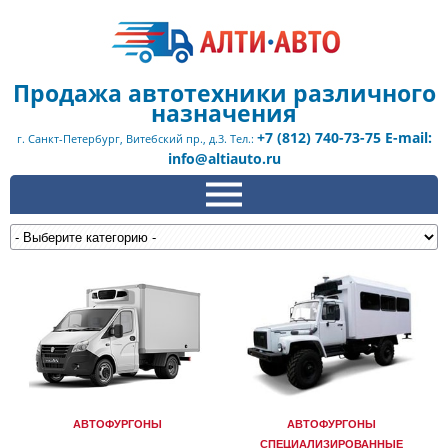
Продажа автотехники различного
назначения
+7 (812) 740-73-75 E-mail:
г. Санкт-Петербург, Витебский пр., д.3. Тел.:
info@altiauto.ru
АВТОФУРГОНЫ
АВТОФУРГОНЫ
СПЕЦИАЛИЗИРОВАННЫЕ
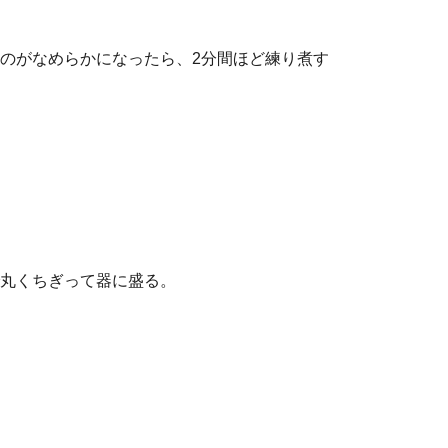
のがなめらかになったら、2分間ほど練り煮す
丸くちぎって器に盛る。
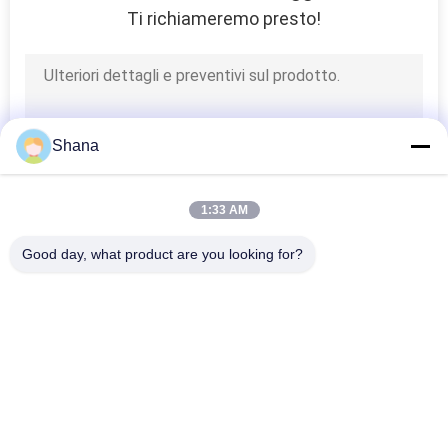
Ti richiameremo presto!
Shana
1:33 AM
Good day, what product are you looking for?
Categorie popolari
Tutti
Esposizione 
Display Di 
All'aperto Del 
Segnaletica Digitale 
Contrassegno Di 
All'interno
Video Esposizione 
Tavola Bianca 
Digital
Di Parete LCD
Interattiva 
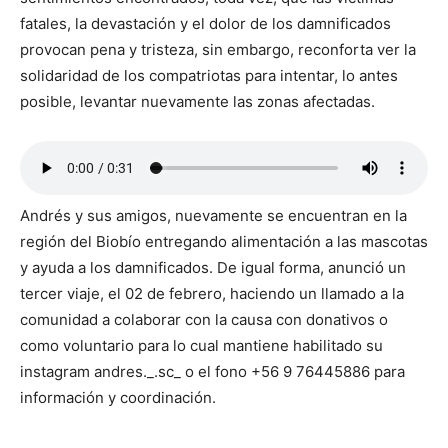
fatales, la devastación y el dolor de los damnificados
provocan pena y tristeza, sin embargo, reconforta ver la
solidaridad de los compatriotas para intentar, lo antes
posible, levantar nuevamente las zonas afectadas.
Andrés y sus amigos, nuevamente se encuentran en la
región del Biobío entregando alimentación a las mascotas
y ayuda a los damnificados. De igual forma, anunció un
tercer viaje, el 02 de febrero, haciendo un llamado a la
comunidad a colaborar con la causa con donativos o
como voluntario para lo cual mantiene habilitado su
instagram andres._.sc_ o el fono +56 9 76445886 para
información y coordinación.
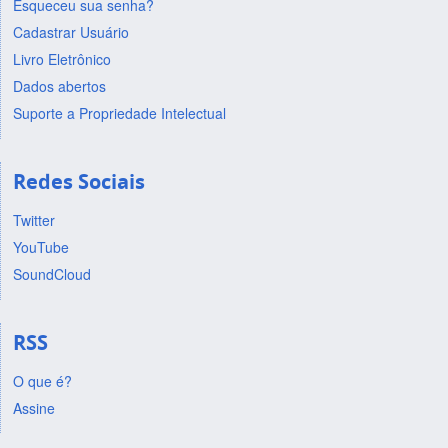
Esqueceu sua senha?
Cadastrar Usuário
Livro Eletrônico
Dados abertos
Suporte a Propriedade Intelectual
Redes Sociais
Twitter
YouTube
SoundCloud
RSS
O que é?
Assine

* * *

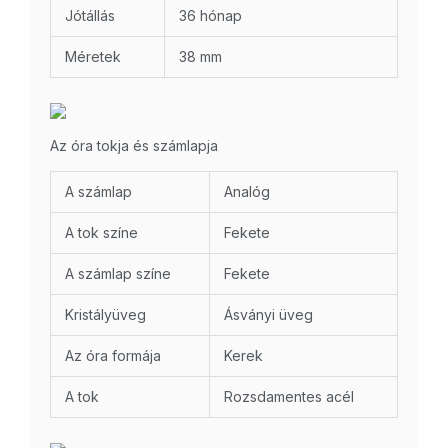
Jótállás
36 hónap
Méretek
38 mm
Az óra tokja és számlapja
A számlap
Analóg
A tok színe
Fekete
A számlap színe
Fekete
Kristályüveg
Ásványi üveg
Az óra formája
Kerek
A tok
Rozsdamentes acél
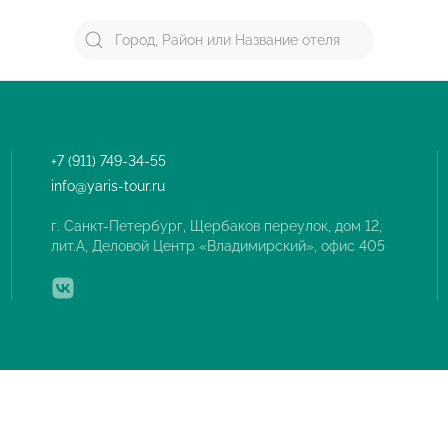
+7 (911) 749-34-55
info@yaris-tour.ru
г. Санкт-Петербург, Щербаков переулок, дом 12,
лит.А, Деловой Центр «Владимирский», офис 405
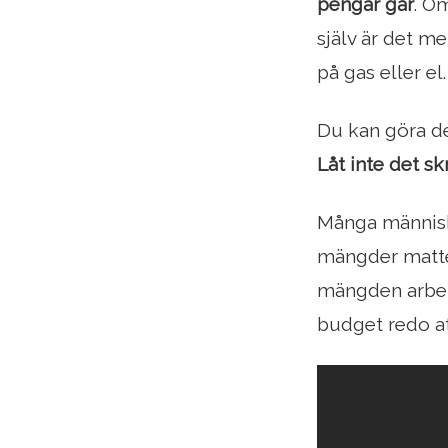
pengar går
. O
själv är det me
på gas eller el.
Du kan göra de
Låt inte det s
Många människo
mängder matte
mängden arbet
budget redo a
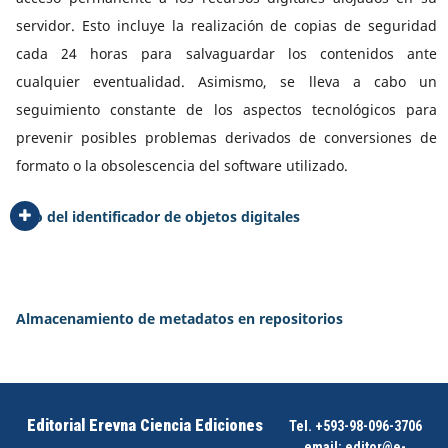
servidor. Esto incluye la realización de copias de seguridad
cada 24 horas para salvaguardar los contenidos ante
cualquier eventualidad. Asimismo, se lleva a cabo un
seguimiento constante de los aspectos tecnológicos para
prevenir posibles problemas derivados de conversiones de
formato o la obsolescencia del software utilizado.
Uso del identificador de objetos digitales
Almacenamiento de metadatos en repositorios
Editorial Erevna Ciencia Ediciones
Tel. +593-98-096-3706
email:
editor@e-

→ **WHAT YOU HAVE TO DO**: Every line that holds the string "Петербург" must be copied from the records above.

→ **ANSWER SECTION**:
г. Санкт-Петербург, Витебский пр., д.3. Тел.:
г. Санкт-Петербург, Щербаков переулок, дом 12,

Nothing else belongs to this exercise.